As of midnight
Telefilm Canada has an unwanted battle on its hands.
High-impact modifications to Quebec’s refundable production tax credit program, the reduction of the credit from 18% of a program’s budget to 15%, and the introduction of a $2.5 million cap per production, including a troubling lack of definition as to what constitutes a series, has created an instantly serious shortfall for all categories of Quebec tv production, especially longer-format drama.
‘The impact is enormous,’ says Suzanne D’Amours, apftq associate director general.
Indeed, tv producers in Quebec are not only out three percentage points, but 1997 licence fees are down 5% based on new Licence Fee Program minimums. And to make matters worse, sponsorship funding will also be sharply reduced this year, says Telefilm’s Quebec operations director Louis Laverdiere.

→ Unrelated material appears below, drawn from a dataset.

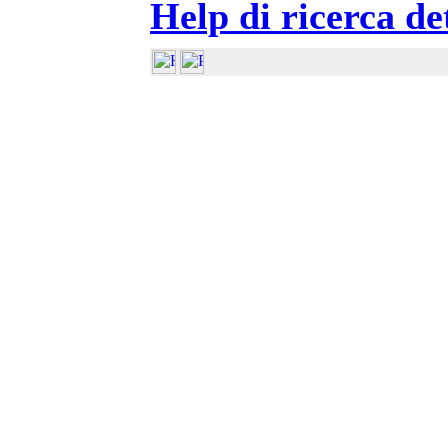
Help di ricerca de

With limited margins available to producers, the question becomes, `Who will make up the shortfall, Telefilm or the broadcasters?’

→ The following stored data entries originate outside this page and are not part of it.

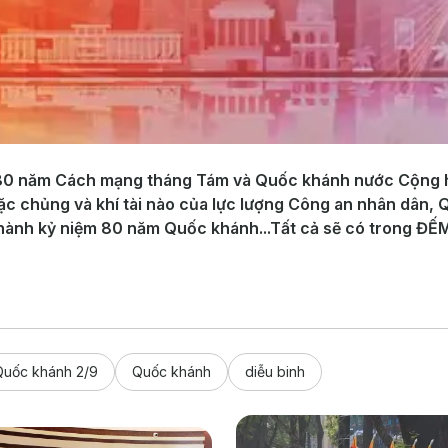
m 80 năm Cách mạng tháng Tám và Quốc khánh nước Cộng h
đặc chủng và khí tài nào của lực lượng Công an nhân dân, 
u hành kỷ niệm 80 năm Quốc khánh...Tất cả sẽ có trong 
Quốc khánh 2/9
Quốc khánh
diễu binh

Shortfall aside, government should change its mind on the non-existent transitional period.
The $2.5 million cap announced in Finance Minister’s Bernard Landry March 25 budget went into effect the following day, and the reduced tax credit applies on productions starting principal photography after April 30.

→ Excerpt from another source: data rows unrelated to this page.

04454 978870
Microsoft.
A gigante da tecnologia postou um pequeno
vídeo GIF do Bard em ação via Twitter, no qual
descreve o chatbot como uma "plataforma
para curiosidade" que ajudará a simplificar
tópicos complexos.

Allegro Films president Tom Berry says he’s ‘baffled’ by the lack of transition time.
There was an extended grandfathering period when the feds went from the tax shelter to the credit system, he says, adding: ‘The minimum transition time required in this industry because of the long lead time in financing is six months. I’m quite surprised because I thought we had all made it quite clear to them how significant the transitional period is.’
The lack of transition time is even harder to understand in view of a new economic impact study from Bureau de la statistique du Quebec.
That document, using 1996 dollars, points out the 18% tax credit costs government $180,000 for each $1 million in certified production. On the revenue side, the study says $1 million in production generates income for the Quebec government in the form of taxes on salaries, $96,360; parafiscal taxes, $64,936; sales tax, $5,226; and other specific taxes, $4,507, for a break-even total of just under $180,000.
Under the new regime, while production costs and personal and services taxes remain the same, the tax credit generates a 20% net gain for government.
The apftq has written to the minister expressing its disapproval.
For a change, French-track tv series are in the same boat as English film and tv, so the issue here for the industry is basically not one of language politics, but more one of credibility.
Historically, Quebec has provided the most generous benefits for film and tv producers of all Canadian provinces. That hardly changes the fact producers have signed contracts they likely can’t fulfill. And credibility, at the end of the day, is said to be all a producer has left.